Data for processing Block Start
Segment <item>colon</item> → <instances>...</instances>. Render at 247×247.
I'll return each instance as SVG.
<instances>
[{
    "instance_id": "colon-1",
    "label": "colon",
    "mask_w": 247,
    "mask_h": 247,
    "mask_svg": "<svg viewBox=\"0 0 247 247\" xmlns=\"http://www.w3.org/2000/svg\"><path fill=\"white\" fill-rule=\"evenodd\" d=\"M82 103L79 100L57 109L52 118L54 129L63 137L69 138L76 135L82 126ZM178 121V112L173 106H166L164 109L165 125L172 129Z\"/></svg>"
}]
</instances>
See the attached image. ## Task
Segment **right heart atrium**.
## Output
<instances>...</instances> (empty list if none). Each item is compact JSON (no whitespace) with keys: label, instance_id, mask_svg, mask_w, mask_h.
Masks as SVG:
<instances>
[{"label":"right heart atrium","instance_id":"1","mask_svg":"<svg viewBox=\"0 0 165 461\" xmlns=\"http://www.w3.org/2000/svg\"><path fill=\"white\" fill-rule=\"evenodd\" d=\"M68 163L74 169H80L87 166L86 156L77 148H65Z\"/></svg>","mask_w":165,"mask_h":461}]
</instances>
Data for processing Block End
Data for processing Block Start
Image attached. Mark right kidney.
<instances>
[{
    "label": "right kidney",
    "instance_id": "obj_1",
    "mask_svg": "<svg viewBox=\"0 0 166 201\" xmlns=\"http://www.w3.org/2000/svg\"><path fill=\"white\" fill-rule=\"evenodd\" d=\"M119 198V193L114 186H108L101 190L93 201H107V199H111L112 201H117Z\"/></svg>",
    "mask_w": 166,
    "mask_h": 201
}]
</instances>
Data for processing Block End
Find "Segment <item>colon</item> →" in the entries above and copy that whole line exactly, then each line after it through the line that contains "See the attached image. ## Task".

Segment <item>colon</item> → <instances>...</instances>. Render at 247×247.
I'll return each instance as SVG.
<instances>
[{
    "instance_id": "colon-1",
    "label": "colon",
    "mask_w": 247,
    "mask_h": 247,
    "mask_svg": "<svg viewBox=\"0 0 247 247\" xmlns=\"http://www.w3.org/2000/svg\"><path fill=\"white\" fill-rule=\"evenodd\" d=\"M82 103L79 100L57 109L52 118L54 129L63 137L69 138L76 135L82 126ZM178 121V112L173 106H166L164 109L165 125L172 129Z\"/></svg>"
}]
</instances>
See the attached image. ## Task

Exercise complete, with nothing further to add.